__What is expected__
Would you copy the listing below exactly, keeping the pictures out?

=====

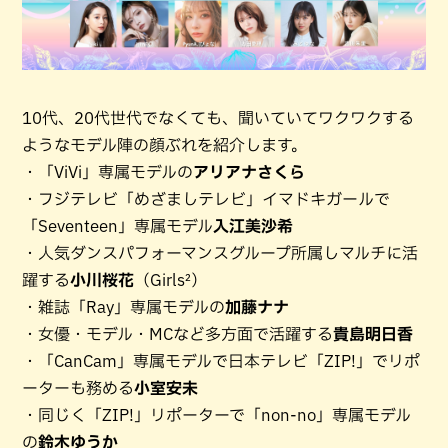
10代、20代世代でなくても、聞いていてワクワクする
ようなモデル陣の顔ぶれを紹介します。
・「ViVi」専属モデルの
アリアナさくら
・フジテレビ「めざましテレビ」イマドキガールで
「Seventeen」専属モデル
入江美沙希
・人気ダンスパフォーマンスグループ所属しマルチに活
躍する
小川桜花
（Girls²）
・雑誌「Ray」専属モデルの
加藤ナナ
・女優・モデル・MCなど多方面で活躍する
貴島明日香
・「CanCam」専属モデルで日本テレビ「ZIP!」でリポ
ーターも務める
小室安未
・同じく「ZIP!」リポーターで「non-no」専属モデル
の
鈴木ゆうか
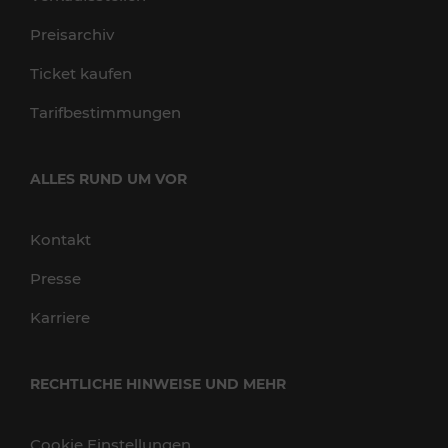
Preisarchiv
Ticket kaufen
Tarifbestimmungen
ALLES RUND UM VOR
Kontakt
Presse
Karriere
RECHTLICHE HINWEISE UND MEHR
Cookie Einstellungen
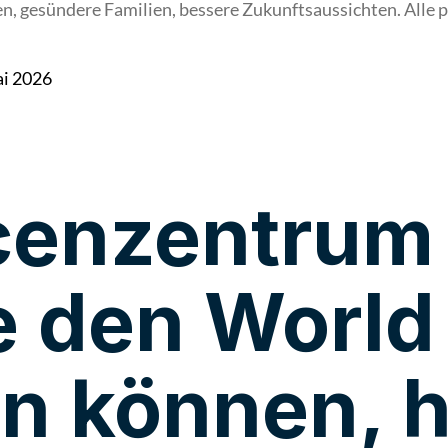
 gesündere Familien, bessere Zukunftsaussichten. Alle pr
ai 2026
Hours
Minutes
cenzentrum
e den World
rn können, 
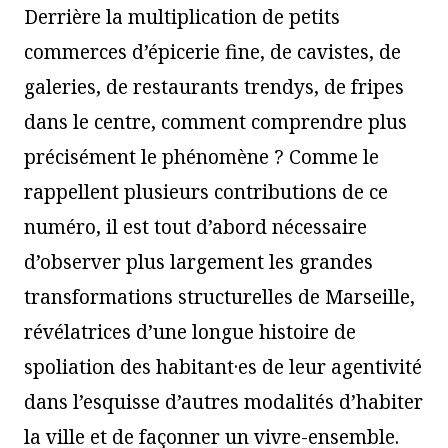
Derrière la multiplication de petits
commerces d’épicerie fine, de cavistes, de
galeries, de restaurants trendys, de fripes
dans le centre, comment comprendre plus
précisément le phénomène ? Comme le
rappellent plusieurs contributions de ce
numéro, il est tout d’abord nécessaire
d’observer plus largement les grandes
transformations structurelles de Marseille,
révélatrices d’une longue histoire de
spoliation des habitant·es de leur agentivité
dans l’esquisse d’autres modalités d’habiter
la ville et de façonner un vivre-ensemble.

=====

__Problem solution__
10代、20代世代でなくても、聞いていてワクワクする
ようなモデル陣の顔ぶれを紹介します。
・「ViVi」専属モデルの
アリアナさくら
・フジテレビ「めざましテレビ」イマドキガールで
「Seventeen」専属モデル
入江美沙希
・人気ダンスパフォーマンスグループ所属しマルチに活
躍する
小川桜花
（Girls²）
・雑誌「Ray」専属モデルの
加藤ナナ
・女優・モデル・MCなど多方面で活躍する
貴島明日香
・「CanCam」専属モデルで日本テレビ「ZIP!」でリポ
ーターも務める
小室安未
・同じく「ZIP!」リポーターで「non-no」専属モデル
の
鈴木ゆうか
Preisarchiv
Ticket kaufen
Tarifbestimmungen
ALLES RUND UM VOR
Kontakt
Presse
Karriere
RECHTLICHE HINWEISE UND MEHR
Cookie Einstellungen
 gesündere Familien, bessere Zukunftsaussichten. Alle pr
ai 2026
Hours
Minutes
cenzentrum
e den World
rn können, 
Derrière la multiplication de petits
commerces d’épicerie fine, de cavistes, de
galeries, de restaurants trendys, de fripes
dans le centre, comment comprendre plus
précisément le phénomène ? Comme le
rappellent plusieurs contributions de ce
numéro, il est tout d’abord nécessaire
d’observer plus largement les grandes
transformations structurelles de Marseille,
révélatrices d’une longue histoire de
spoliation des habitant·es de leur agentivité
dans l’esquisse d’autres modalités d’habiter
la ville et de façonner un vivre-ensemble.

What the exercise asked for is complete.